Vajpayee thinks the unthinkable? 

With his eyes firmly on history, Prime Minister Vajpayee has called for a common currency and open borders right across South Asia.

Delivering the keynote address at the first Hindustan Times Leadership Initiative on The Peace Dividend: Progress for India and South Asia, Vajpayee said: "If we can put aside mistrust and dispel unwarranted suspicions" and develop "mutual sensitivity to each others' concerns," these two initiatives were realistically achievable. "Our people, businesses and organizations are waiting to interact more closely with each other. This includes producers and consumers, investors and markets, doctors and patients, artists and audiences, students and universities. They are all part of the supply and demand dynamics of a vast sub-continent," Vajpayee further said.

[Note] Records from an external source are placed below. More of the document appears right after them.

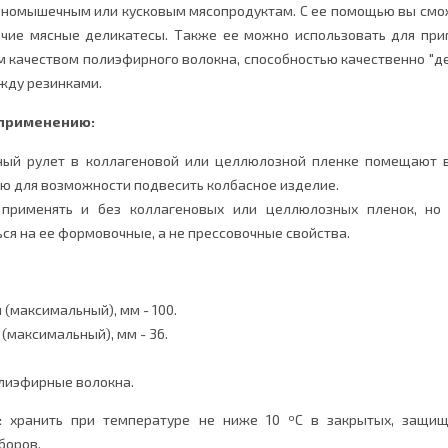
номышечным или кусковым мясопродуктам. С ее помощью вы сможе
очие мясные деликатесы. Также ее можно использовать для при
м качеством полиэфирного волокна, способностью качественно "д
ежду резинками.
 применению:
ый рулет в коллагеновой или целлюлозной пленке помещают в 
ю для возможности подвесить колбасное изделие.
применять и без коллагеновых или целлюлозных пленок, но 
ся на ее формовочные, а не прессовочные свойства.
 (максимальный), мм - 100.
(максимальный), мм - 36.
лиэфирные волокна.
:
хранить при температуре не ниже 10 ºС в закрытых, защищ
боров.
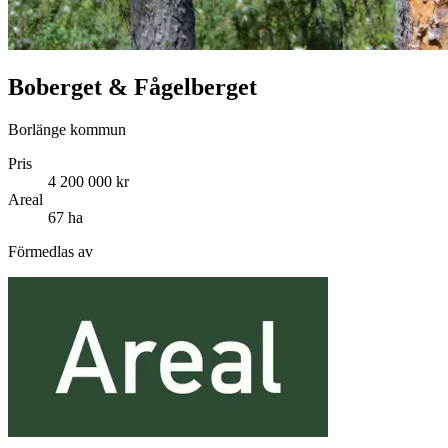
Boberget & Fågelberget
Borlänge kommun
Pris
4 200 000 kr
Areal
67 ha
Förmedlas av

"They see the unexploited potential in their own neighborhood. They have waited for over a half-century for its fulfillment and are now impatient to move ahead. We can sense this impatience in the outpouring of popular sentiment after our initiatives. We have to respond to this desire by seeking every possible way to banish hostility and promote peace," he added. "If we provide legitimate avenues of free commercial interaction, we can eradicate the black market and underground trade. We could jointly tackle smuggling, drug trafficking, money laundering and other trans-national crimes, which today flourish in our region because of mutual rivalries and inadequate coordination," he said.

"Once we reach that stage, we would not be far from mutual security cooperation and open borders and even a single currency. If this seems unrealistic and utopian, perhaps we are being unnecessarily cynical. Let us remember that the world did not anticipate the sudden end to the Cold War or the collapse of the Berlin Wall. No one thought apartheid South Africa could be transformed bloodlessly into Mandela's rainbow country," he added. Stating that "our most important common war today is against poverty, disease, hunger and underdevelopment," Vajpayee said: "If we in South Asia look back objectively at the experiences of our freedom struggles and of our nation-building, the one stark lesson that stands out is the imperative of forging unity based on our commonalities."


This is a very brave thing for an Indian PM to suggest, leave alone the PM of an ultra-nationalist party. Given the difficulties faced by the EU in far less problematic circumstances, the chances of any such initiatives coming to fruition in South Asia (especially between India and Pakistan) are close to zero. Then again, as Vajpayee suggests, who saw the Berlin Wall collapsing as quickly as it did?